Uruguay’s offshore blocks went from zero to fully licensed in under three years, committing material work programs estimated at ~$233 million.
Uruguay emerges as a new frontier in offshore energy, drawing renewed interest in oil and gas exploration amidst its long-term green hydrogen goals. With its offshore acreage receiving exploratory attention for the first time, Uruguay’s emergence has been swift, with Eytan Uliel, CEO of Challenger Energy, noting that within 18 months, the country has secured licenses from major global energy players. This shift follows the discovery by TotalEnergies and Shell of significant oil reserves off Namibia’s coast in 2022, which sparked hopes for Uruguay, given the geological similarities between the two regions. Santiago Ferro of Ancap suggests that this development has doubled the probability of finding oil and/or gas off Uruguay’s coast to 5-25%.
The Namibian discoveries triggered a surge of interest among energy firms eyeing Uruguay, effectively reducing the country’s exploration risks. Among other companies, Challenger Energy holds exploration permits for Uruguayan blocks, with major players like Apache, YPF, and Shell re-entering the market. The country’s offshore acreage is set for comprehensive exploratory work, backed by substantial investment commitments from permit-holders, which is expected to exceed $200 million in the coming years.
TGS has a long-standing relationship with Uruguay and its leading O&G players. In 2022, the company completed a 3D data reprocessing program, Tannat 3D, in the country. The data was regionally integrated and reprocessed using advanced techniques, including de-ghosting, improved velocities, and pre-stack merge and migration to depth. This newly enhanced data, combined with TGS’ existing 23,000 km of 2D seismic coverage in the area, will allow for the definition of play fairways, leads, and exploration targets, providing E&Ps with the best-imaged data to make the most informed decisions to explore and develop the blocks. For example, details of the Namibian conjugate margin discoveries have assisted in the identification of analogous Cretaceous Channel and fan targets in Uruguay.
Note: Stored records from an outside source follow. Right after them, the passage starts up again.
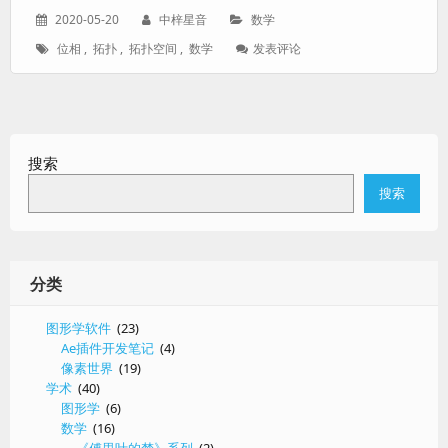
发
作
分
2020-05-20
中梓星音
数学
表
者：
类：
标
: 拓
位相
,
拓扑
,
拓扑空间
,
数学
发表评论
于：
签：
扑
空
间
是
什
搜索
么？
搜索
分类
图形学软件
(23)
Ae插件开发笔记
(4)
像素世界
(19)
学术
(40)
图形学
(6)
数学
(16)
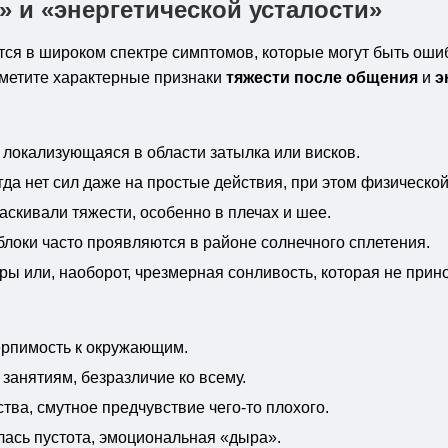
 и «энергетической усталости»
тся в широком спектре симптомов, которые могут быть оши
аметите характерные признаки
тяжести после общения
и
э
локализующаяся в области затылка или висков.
а нет сил даже на простые действия, при этом физической 
скивали тяжести, особенно в плечах и шее.
локи часто проявляются в районе солнечного сплетения.
ы или, наоборот, чрезмерная сонливость, которая не прино
ерпимость к окружающим.
занятиям, безразличие ко всему.
ва, смутное предчувствие чего-то плохого.
лась пустота, эмоциональная «дыра».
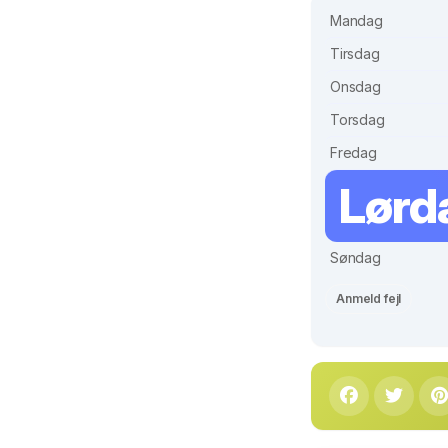
Mandag
Tirsdag
Onsdag
Torsdag
Fredag
Lørd
Søndag
Anmeld fejl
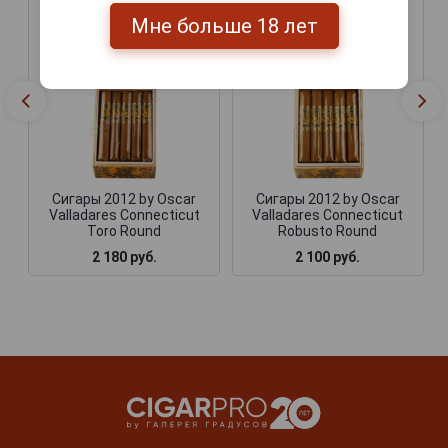
Мне больше 18 лет
Сигары 2012 by Oscar
Сигары 2012 by Oscar
Valladares Connecticut
Valladares Connecticut
Toro Round
Robusto Round
2 180 руб.
2 100 руб.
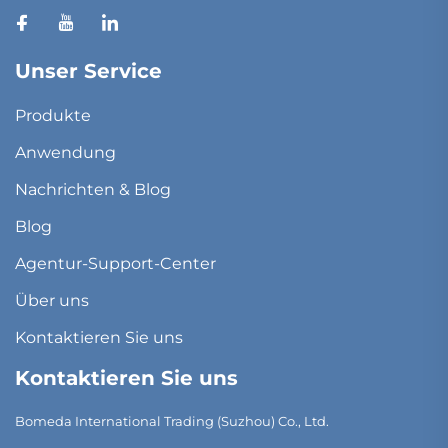
Unser Service
Produkte
Anwendung
Nachrichten & Blog
Blog
Agentur-Support-Center
Über uns
Kontaktieren Sie uns
Kontaktieren Sie uns
Bomeda International Trading (Suzhou) Co., Ltd.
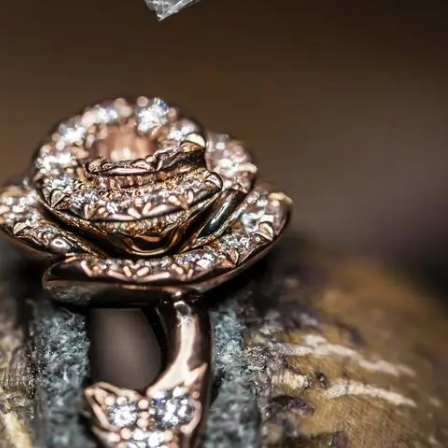
Модни цитати
Модни цитати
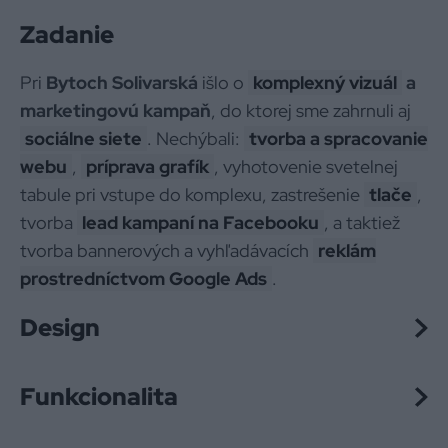
Zadanie
Pri
Bytoch Solivarská
išlo o
komplexný vizuál
a
marketingovú kampaň
, do ktorej sme zahrnuli aj
sociálne siete
. Nechýbali:
tvorba a spracovanie
webu
,
príprava grafík
, vyhotovenie svetelnej
tabule pri vstupe do komplexu, zastrešenie
tlače
,
tvorba
lead kampaní na Facebooku
, a taktiež
tvorba bannerových a vyhľadávacích
reklám
prostredníctvom Google Ads
.
Design
Funkcionalita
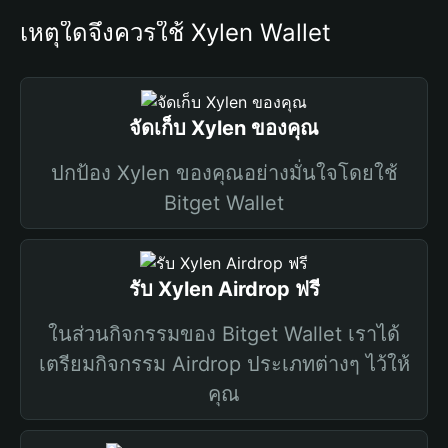
เหตุใดจึงควรใช้ Xylen Wallet
จัดเก็บ Xylen ของคุณ
ปกป้อง Xylen ของคุณอย่างมั่นใจโดยใช้
Bitget Wallet
รับ Xylen Airdrop ฟรี
ในส่วนกิจกรรมของ Bitget Wallet เราได้
เตรียมกิจกรรม Airdrop ประเภทต่างๆ ไว้ให้
คุณ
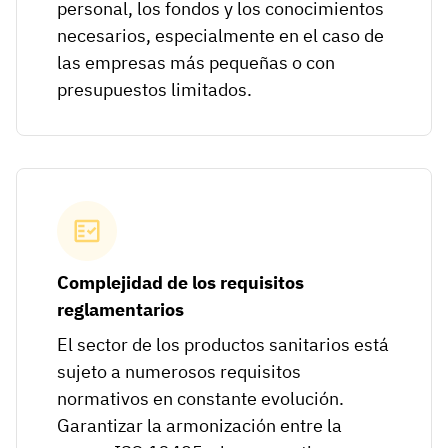
personal, los fondos y los conocimientos
necesarios, especialmente en el caso de
las empresas más pequeñas o con
presupuestos limitados.
Complejidad de los requisitos
reglamentarios
El sector de los productos sanitarios está
sujeto a numerosos requisitos
normativos en constante evolución.
Garantizar la armonización entre la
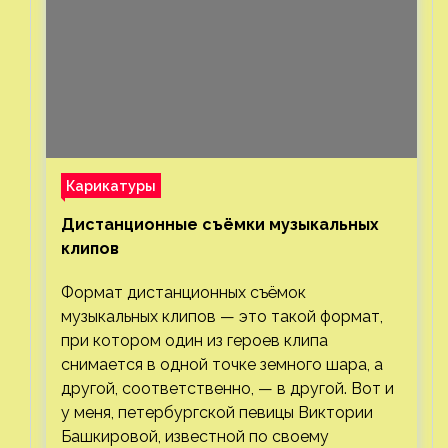
Карикатуры
Дистанционные съёмки музыкальных
клипов⁠⁠
Формат дистанционных съёмок
музыкальных клипов — это такой формат,
при котором один из героев клипа
снимается в одной точке земного шара, а
другой, соответственно, — в другой. Вот и
у меня, петербургской певицы Виктории
Башкировой, известной по своему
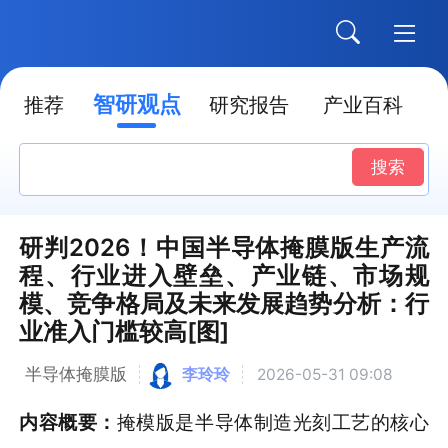
智研观点
推荐
研究报告
产业百科
搜索
研判2026！中国半导体掩膜版生产流
程、行业进入壁垒、产业链、市场规
模、竞争格局及未来发展趋势分析：行
业准入门槛较高[图]
半导体掩膜版
李玲玲
2026-05-31 09:08
内容概要：
掩模版是半导体制造光刻工艺的核心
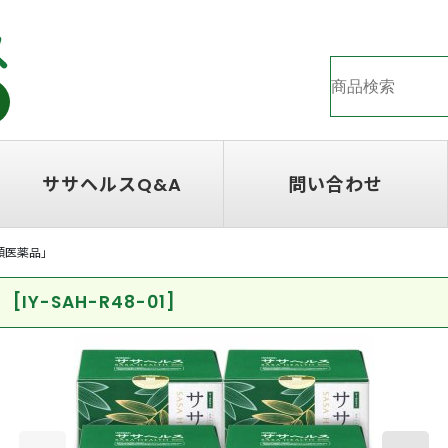
ササヘルスQ&A
問い合わせ
3類医薬品」
」
[
IY-SAH-R48-01
]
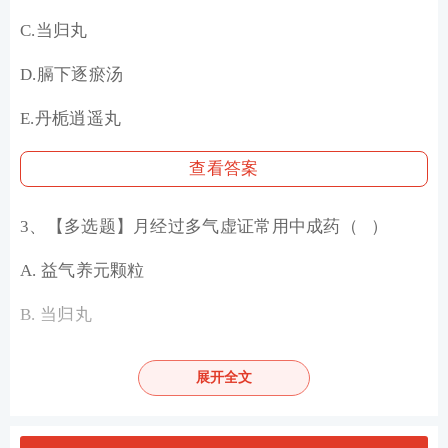
C.当归丸
D.膈下逐瘀汤
E.丹栀逍遥丸
查看答案
3、【多选题】月经过多气虚证常用中成药（ ）
A. 益气养元颗粒
B. 当归丸
C. 八珍颗粒
展开全文
D. 十全大补丸
E. 宫血宁胶囊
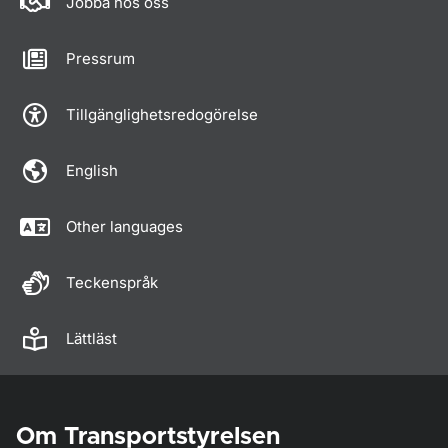
Jobba hos oss
Pressrum
Tillgänglighetsredogörelse
English
Other languages
Teckenspråk
Lättläst
Om Transportstyrelsen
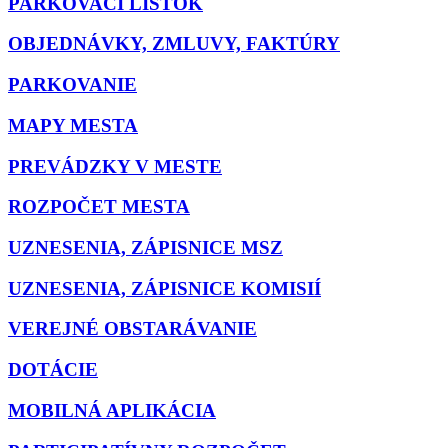
PARKOVACÍ LÍSTOK
OBJEDNÁVKY, ZMLUVY, FAKTÚRY
PARKOVANIE
MAPY MESTA
PREVÁDZKY V MESTE
ROZPOČET MESTA
UZNESENIA, ZÁPISNICE MSZ
UZNESENIA, ZÁPISNICE KOMISIÍ
VEREJNÉ OBSTARÁVANIE
DOTÁCIE
MOBILNÁ APLIKÁCIA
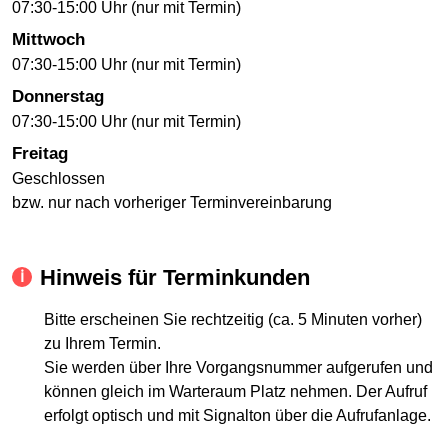
07:30-15:00 Uhr (nur mit Termin)
Mittwoch
07:30-15:00 Uhr (nur mit Termin)
Donnerstag
07:30-15:00 Uhr (nur mit Termin)
Freitag
Geschlossen
bzw. nur nach vorheriger Terminvereinbarung
Hinweis für Terminkunden
Bitte erscheinen Sie rechtzeitig (ca. 5 Minuten vorher)
zu Ihrem Termin.
Sie werden über Ihre Vorgangsnummer aufgerufen und
können gleich im Warteraum Platz nehmen. Der Aufruf
erfolgt optisch und mit Signalton über die Aufrufanlage.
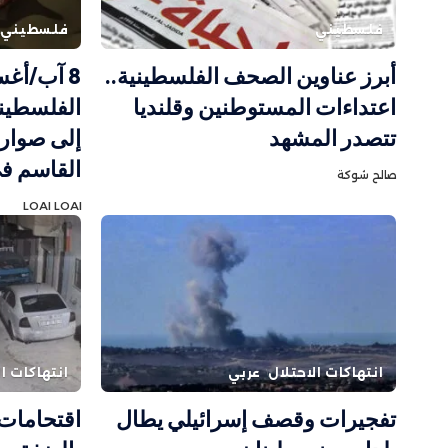
فلسطيني
فلسطيني
أبرز عناوين الصحف الفلسطينية..
8 آب/أغ
اعتداءات المستوطنين وقلنديا
الفلسطيني
تتصدر المشهد
إلى صواري
القاسم في
صالح شوكة
LOAI LOAI
انتهاكات الاحتلال
عربي
انتهاكات ال
تفجيرات وقصف إسرائيلي يطال
اقتحامات 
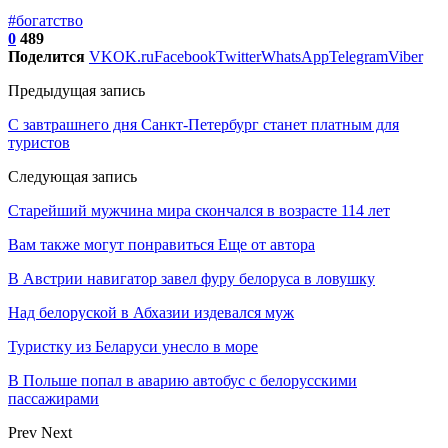
#богатство
0
489
Поделится
VK
OK.ru
Facebook
Twitter
WhatsApp
Telegram
Viber
Предыдущая запись
С завтрашнего дня Санкт-Петербург станет платным для
туристов
Следующая запись
Старейший мужчина мира скончался в возрасте 114 лет
Вам также могут понравиться
Еще от автора
В Австрии навигатор завел фуру белоруса в ловушку
Над белоруской в Абхазии издевался муж
Туристку из Беларуси унесло в море
В Польше попал в аварию автобус с белорусскими
пассажирами
Prev
Next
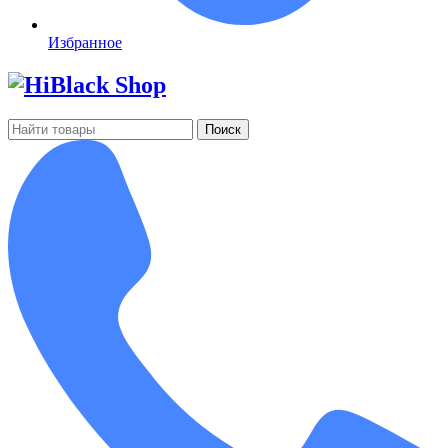
Избранное
Поиск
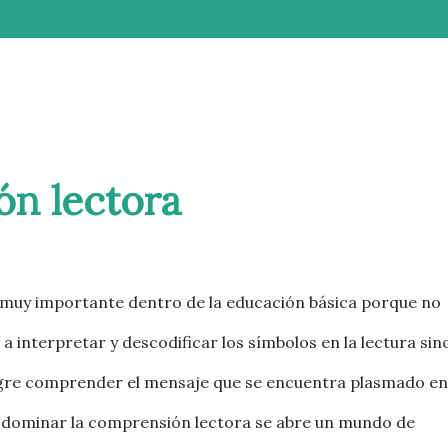
ón lectora
 muy importante dentro de la educación básica porque no
a interpretar y descodificar los símbolos en la lectura sin
logre comprender el mensaje que se encuentra plasmado en
 a dominar la comprensión lectora se abre un mundo de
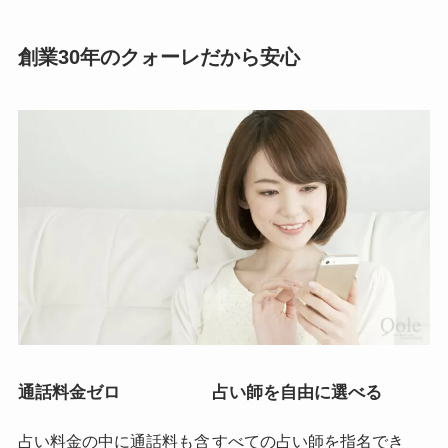
創業30年のクォーレだから安心
通話料金ゼロ
占い師を自由に選べる
占い料金の中に通話料も含
すべての占い師を指名でき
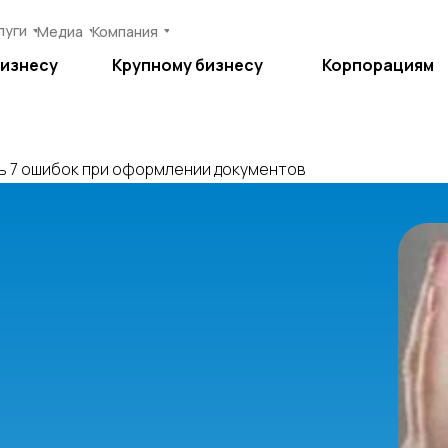
луги
луги
Медиа
Медиа
Компания
Компания
бизнесу
бизнесу
Крупному бизнесу
Крупному бизнесу
Корпорациям
Корпорациям
ь 7 ошибок при оформлении документов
In addition to the Tannat 3D program, TGS plans to acquire new 3D seismic data in the area in the upcoming years.
Last week, Challenger Energy officially secured the AREA OFF-3 license for oil and gas exploration offshore Uruguay, solidifying its foothold in the region’s burgeoning exploration sector. Awarded on June 2, 2023 under the Open Uruguay Round process, the license’s first exploration period is set to commence on June 7, 2024, lasting for four years until June 6, 2028. Spanning an area of 13,252 km² in relatively shallow water depths approximately 100 km offshore Uruguay, the AREA OFF-3 block boasts significant existing 2D and 3D seismic coverage, with two material prospects holding an estimated gross resource potential of up to 2 billion barrels of oil equivalent (Bboe) and up to 9 trillion cubic feet of gas (Tcfg).
This announcement follows Challenger Energy’s recent farm-out agreement with Chevron Uruguay Exploration, a subsidiary of Chevron, for a 60% interest in the AREA OFF-1 block offshore Uruguay, pending regulatory approvals. These strategic moves underscore Challenger Energy’s commitment to expanding its presence and accelerating exploration efforts in Uruguay’s offshore sector. The company remains focused on maximizing the potential of its assets while actively seeking partnerships to leverage expertise and resources in advancing exploration activities.
Adjacent to the AREA OFF-3 block lies the AREA OFF-2 block held by Shell, with the Amalia prospect straddling both blocks. To the south are deepwater Uruguayan blocks AREA OFF-6, held by APA Corporation, and AREA OFF-7, held by Shell. The AREA OFF-3 block has witnessed prior seismic activity, comprising approximately 4,000 km of legacy 2D and about 7,000 km² of legacy 3D data. Notably, the block hosts two material-sized prospects, the Amalia and Morpheus prospects, with significant resource estimates.
Challenger Energy’s obligations during the initial exploration period include licensing and reprocessing of 1,000 km of legacy 2D seismic data and undertaking two geotechnical studies. The company plans to adopt a similar strategy used for the AREA OFF-1 license, focusing on accelerating technical work to high-grade existing prospects and identifying new plays and prospects to attract strategic partners early in the process.
Uruguay’s allure lies in its potential reserves and stable economic and political environment, contrasting with neighboring regions marked by instability. Ancap estimates Uruguay’s oil and gas reserves to be five billion barrels, although this figure awaits third-party verification. Despite trailing regional heavyweights like Brazil and Guyana in proven reserves, Uruguay’s attractiveness stems from its low above-ground risks and reputation for good governance.
As foreign direct investment projects in Uruguay approach record highs, the country’s emergence as a promising energy frontier underscores its potential to reshape the regional energy landscape. With substantial exploration activities on the horizon and a conducive regulatory environment, Uruguay stands poised to leverage its offshore potential for sustainable economic growth and development.